Directions for this task:
All lines at and after the one containing "Describe the element at coordinates (978, 152)", up to the end of the listing below, are to be printed exactly, with the pictures omitted.

==== Records for this task

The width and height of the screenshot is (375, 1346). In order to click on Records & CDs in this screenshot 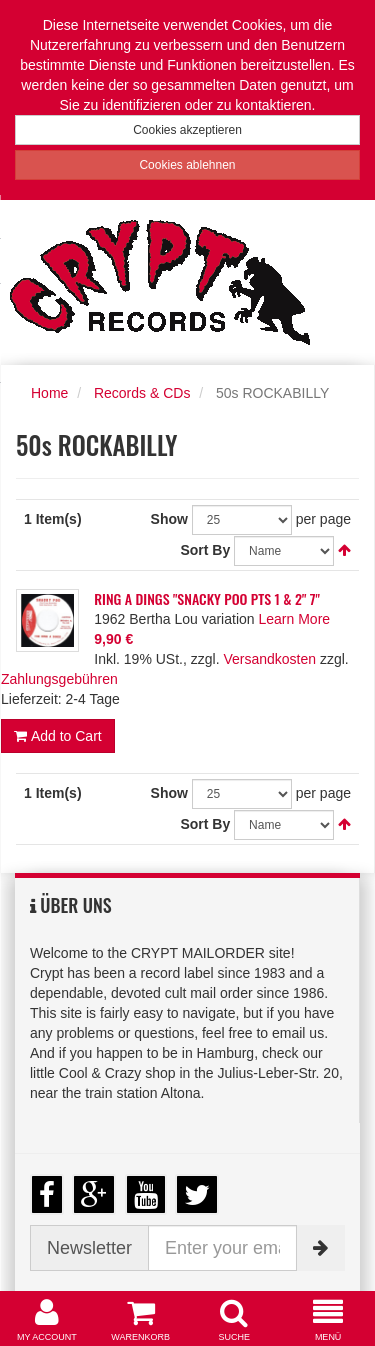, I will do `click(142, 393)`.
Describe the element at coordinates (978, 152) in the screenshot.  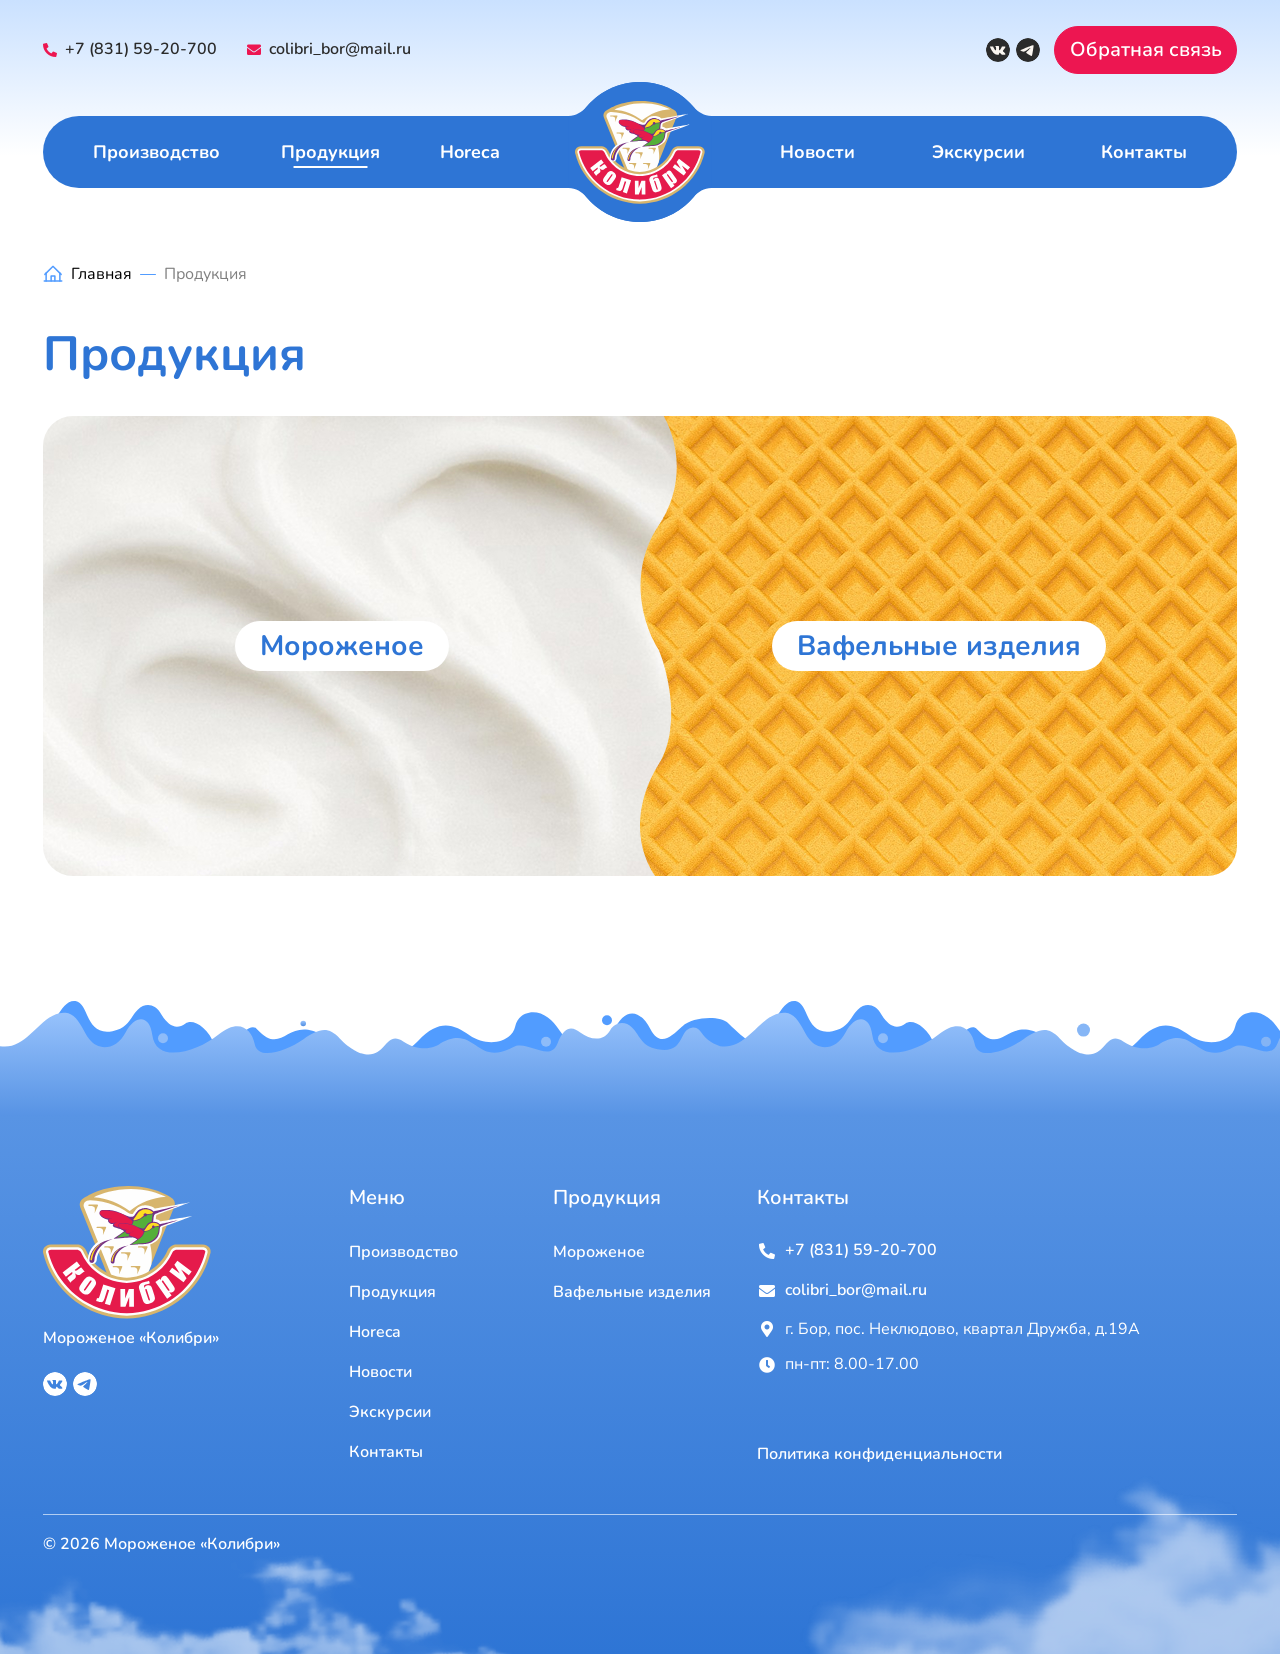
I see `Экскурсии` at that location.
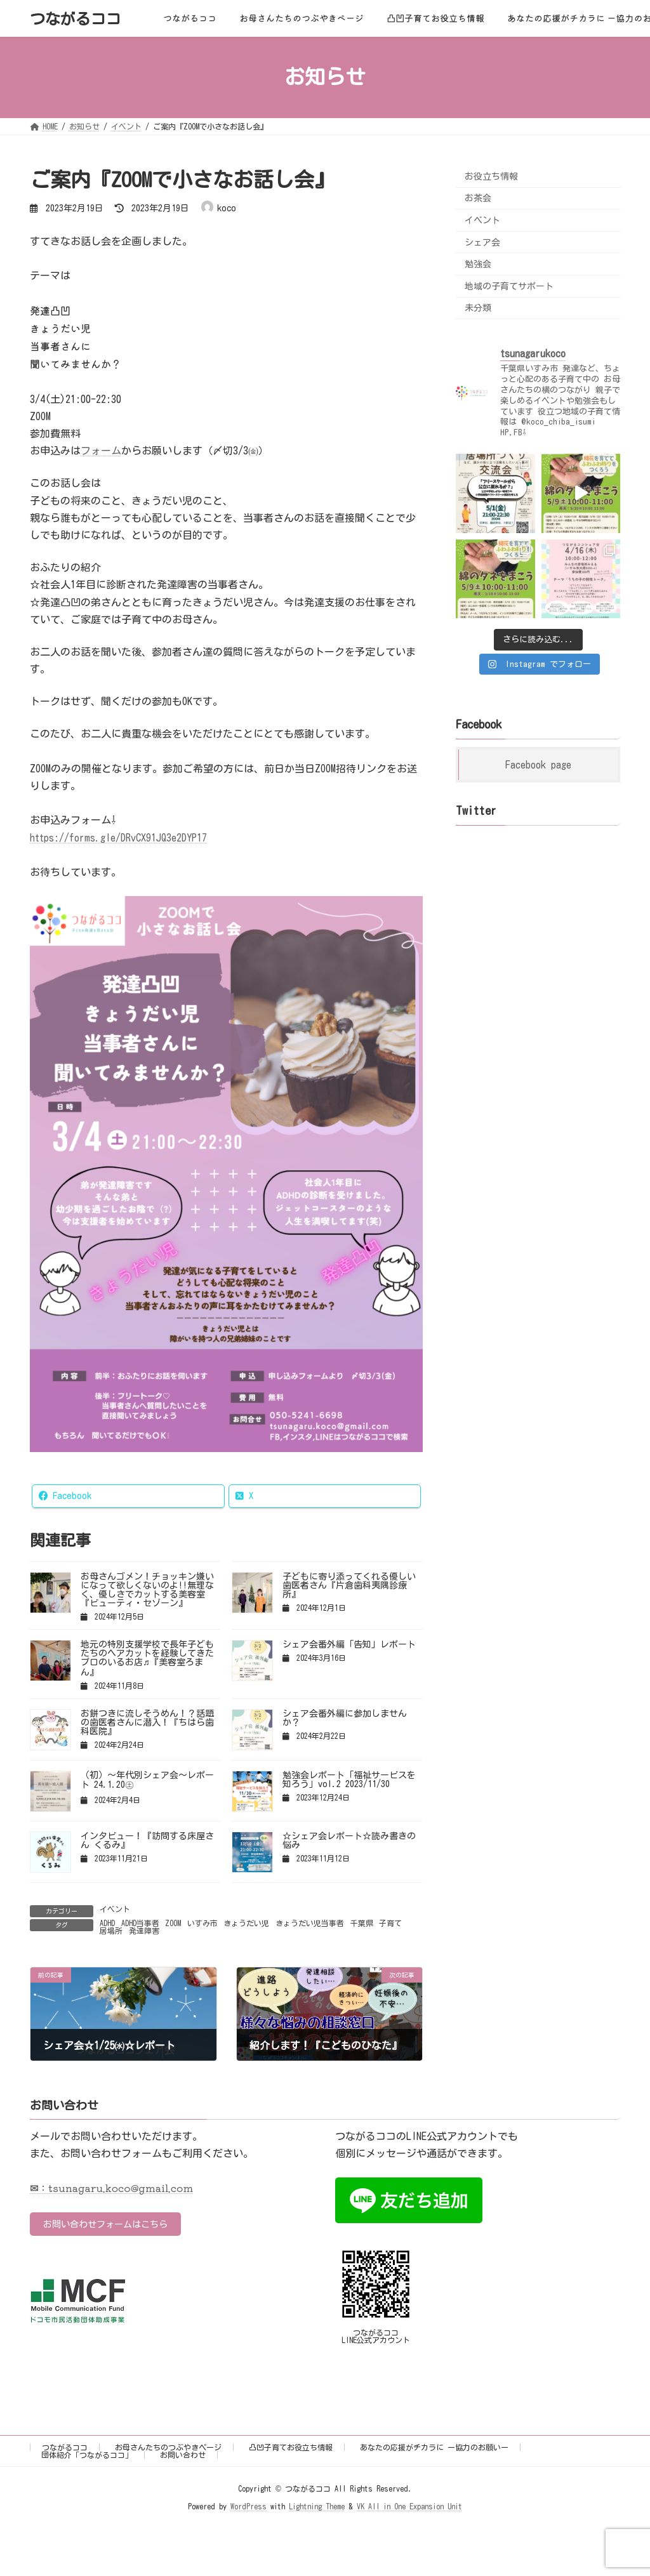  Describe the element at coordinates (107, 1923) in the screenshot. I see `ADHD` at that location.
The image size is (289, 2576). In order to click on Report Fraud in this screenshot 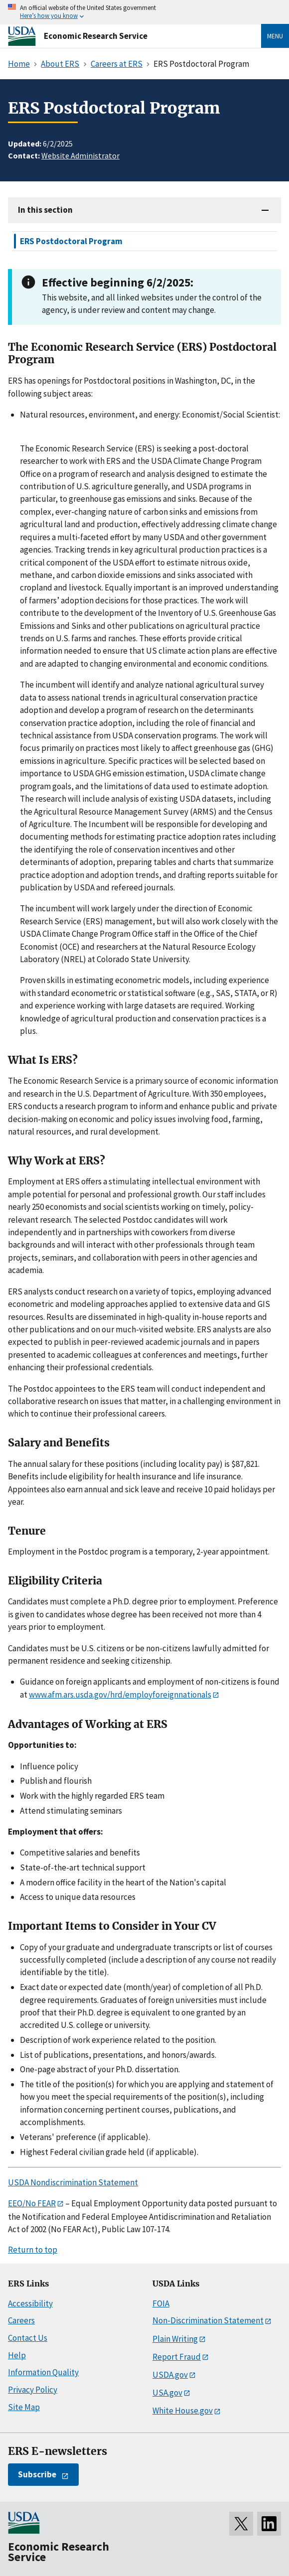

========

Finished exercise:
Describe the element at coordinates (978, 152) in the screenshot.  
I see `Экскурсии` at that location.
  Describe the element at coordinates (107, 1923) in the screenshot. I see `ADHD` at that location.
The image size is (289, 2576). In order to click on Report Fraud in this screenshot 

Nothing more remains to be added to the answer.